■ Task statement: Each entry should be restated word for word, with all pictures left out.

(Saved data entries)
··········

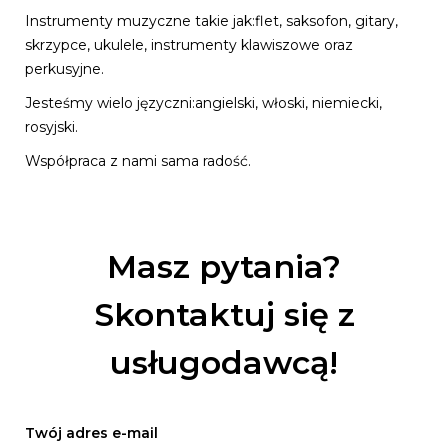
Instrumenty muzyczne takie jak:flet, saksofon, gitary,
skrzypce, ukulele, instrumenty klawiszowe oraz
perkusyjne.
Jesteśmy wielo języczni:angielski, włoski, niemiecki,
rosyjski.
Współpraca z nami sama radość.
Masz pytania?
Skontaktuj się z
usługodawcą!
Twój adres e-mail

··········

■ Solution:
Instrumenty muzyczne takie jak:flet, saksofon, gitary,
skrzypce, ukulele, instrumenty klawiszowe oraz
perkusyjne.
Jesteśmy wielo języczni:angielski, włoski, niemiecki,
rosyjski.
Współpraca z nami sama radość.
Masz pytania?
Skontaktuj się z
usługodawcą!
Twój adres e-mail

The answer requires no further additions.